Todo ser humano sofre. Na verdade, todo ser vivo sofre. Mas o ser humano sofre em dobro, porque inventou a palavra “sofrimento” para designar um negócio chamado sofrimento. O jovem indiano que apanha todo dia de seus colegas de escola e já foi vítima de todo o tipo de doença, a última delas a leucemia, sofre. Ou sofria. A menina quase rica que deseja trocar seu Fiat Punto por uma BMW e recebe um não de seu pai sofre. Eu sofro por meus motivos, que estão muito mais próximos da futilidade da menina do que da leucemia do pequeno indiano. Mas nós 3, em algum momento, tomamos consciência de que estamos sofrendo. E isso nos faz sofrer mais.

Um peixinho dourado, blasé, dentro de um aquário, por motivos desconhecidos, deve sofrer ao longo dos seus meses de vida. E quando sofre, dentro de seu sistema nervoso desconhecido, ele deve “pensar”: glub! E sua vida segue menos sofrida até que ele tenha um outro motivo desconhecido para sofrer e o resolva com um outro glub.

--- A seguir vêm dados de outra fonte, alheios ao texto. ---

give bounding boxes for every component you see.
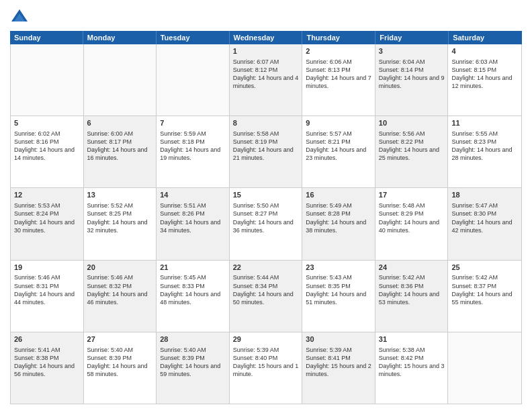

Há alguns poucos anos atrás ela deixou, acidentalmente, um cachecol verde jogado em cima da minha cama. Nunca mais voltou para buscá-lo. E eu nunca a avisei que o cachecol havia ficado em casa, mesmo depois de ter devolvido tudo mais dela que havia por aqui, acidentalmente. A única coisa não acidental nessa história toda foi o fato de eu não ter devolvido, até hoje, o bendito cachecol.

Há alguns meses a gente estava sem ver e sem se falar. A última vez que nos falamos não trazia boas lembranças, nem pra mim, nem pra ela, nem para as testemunhas. E num domingo acidental, tomando café da manhã na padaria, batendo um papo acidental com o Cido, o balconista, ela passou acidentalmente pela calçada, com um fone de ouvido e um sorriso daqueles que não são momentâneos. Um daqueles sorrisos de quem está feliz. Eu sou capaz de descrever exatamente cada peça de roupa que ela estava usando naquele momento, bem como seus óculos e seus brincos, só com a memória dos quatro ou cinco acidentais segundos sobre os quais ela desfilou sobre a calçada estreita da padaria. Mas prefiro não fazê-lo, para não despertar a consciência humana do sofrimento. Passei alguns segundos paralisado no banco, debruçado no balcão, tomando cada vez mais consciência da palavra sofrimento. Fui interrompido pelo Cido, que acidentalmente perguntava se eu queria mais um pingado, enquanto pingava água salgada no balcão.

O cachecol eu deixei guardado na última gaveta do meu armário, sob uma enorme pilha de roupas que eu não uso e nunca vou usar. Em alguns segundos, todas elas estavam jogadas no chão, enquanto o cachecol repousava sobre a minha mão, leve como o sofrimento. Talvez a maior besteira que eu tenha feito nos últimos anos foi tê-lo trazido para perto do nariz para saber se ainda conseguiria sentir o cheiro dela. Nesse momento eu desejei ser um pequeno indiano, apanhar todos os dias e sofrer de leucemia.

Um passo após o outro, cada vez mais leve. A minha consciência do sofrimento sugava todas as energias do meu corpo e fazia meu caminhar quase levantar vôo. Mas o peso na cabeça me impedia de sair do chão e me empurrava cada vez mais para baixo. Temia que meus pés fracos não sustentassem este peso. Num último esforço besta de tentar retomar a força do corpo e aliviar o peso da cabeça, eu pensei: Glub! E desabei, sem consciência de sofrimento nem de coisa alguma.

Penso que temos muito a aprender com os peixinhos.